Thorne neither condemns nor acquits. Both plays are about innocence: what it fears and what it’s capable of, specifically Mary’s and Rob’s kind, which is both lonely and dangerous. I can’t wait for Thorne’s next play.
John Peter
The Glass Menagerie
Apollo Three stars
In looks, style and years, Jessica Lange would seem a natural for Amanda Wingfield, Tennessee Williams’s first fading Southern belle in reduced circumstances. However, when Lange played the self-deluding, domineering mother on Broadway, reviews were mixed. On the evidence of Rupert Goold’s production, familiarity hasn’t provided her with more of a handle on it. Seemingly uncertain as to her approach, Lange sort of sidles up to the part, trying it this way and that, and thus appears awkward. She doesn’t move so much as position herself, and her accent, surprisingly for an American, veers across at least two seaboards. More important, in conveying little sense of the character’s fragility, she makes it hard to win our sympathy. This picture of a worn-down woman who continues to reach for the light should be touching, but instead we’re irritated by her ridiculousness. Fortunately, vulnerability is amply supplied by Amanda Hale’s gentle turn as Laura, the damaged, chronically shy daughter, based on Williams’s schizophrenic sister Rose.
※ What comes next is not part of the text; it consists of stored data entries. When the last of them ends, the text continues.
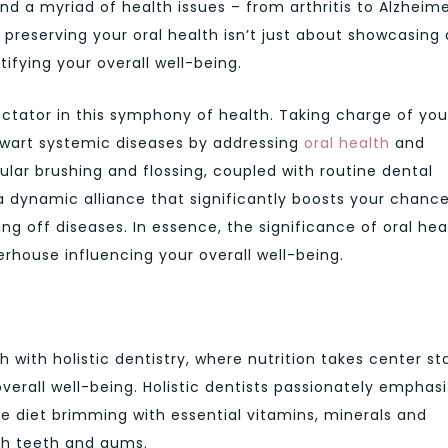
d a myriad of health issues – from arthritis to Alzheime
t preserving your oral health isn’t just about showcasing 
rtifying your overall well-being.
ctator in this symphony of health. Taking charge of you
thwart systemic diseases by addressing
oral health
and
ular brushing and flossing, coupled with routine dental
a dynamic alliance that significantly boosts your chanc
ing off diseases. In essence, the significance of oral hea
rhouse influencing your overall well-being.
h with holistic dentistry, where nutrition takes center s
overall well-being. Holistic dentists passionately emphas
 diet brimming with essential vitamins, minerals and
oth teeth and gums.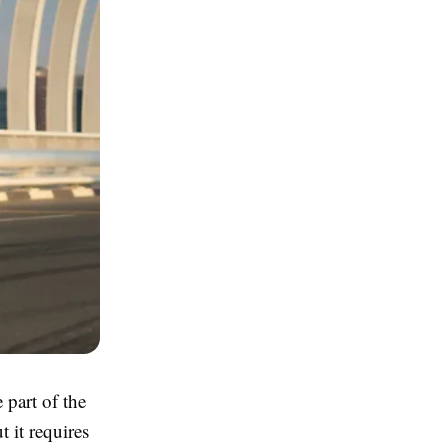
 part of the
t it requires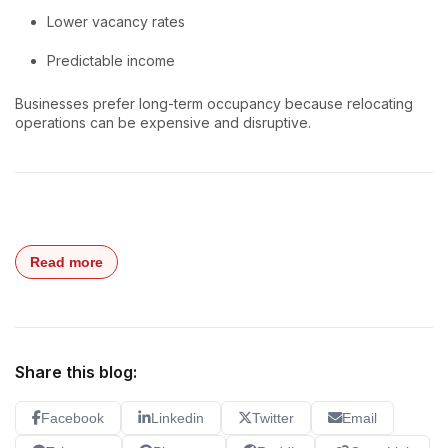
Lower vacancy rates
Predictable income
Businesses prefer long-term occupancy because relocating
operations can be expensive and disruptive.
Read more
Share this blog:
Facebook
Linkedin
Twitter
Email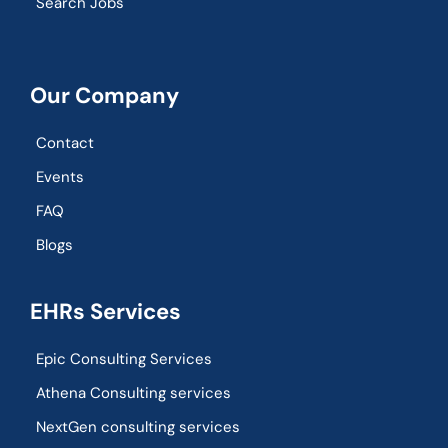
Search Jobs
Our Company
Contact
Events
FAQ
Blogs
EHRs Services
Epic Consulting Services
Athena Consulting services
NextGen consulting services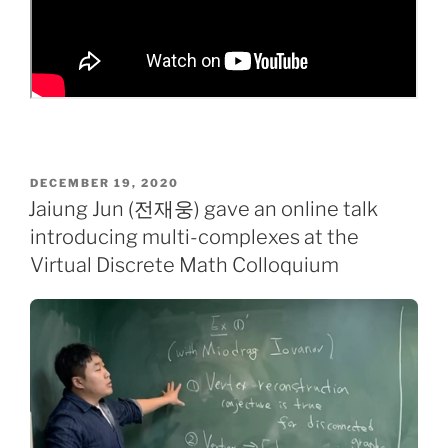
POSTED
DECEMBER 19, 2020
ON
Jaiung Jun (전재웅) gave an online talk
introducing multi-complexes at the
Virtual Discrete Math Colloquium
The play has more than just this autobiographical tinge to it, and as the son, Tom/Tennessee, who dreams of breaking free, Ed Stoppard broods self-effacingly from the sidelines. But it is Mark Umbers, as Laura’s gentleman caller, who sets the thing alight. Handsome and in command of his swaggering yet disappointed character, he is the most memorable thing about this cramped, self-conscious production.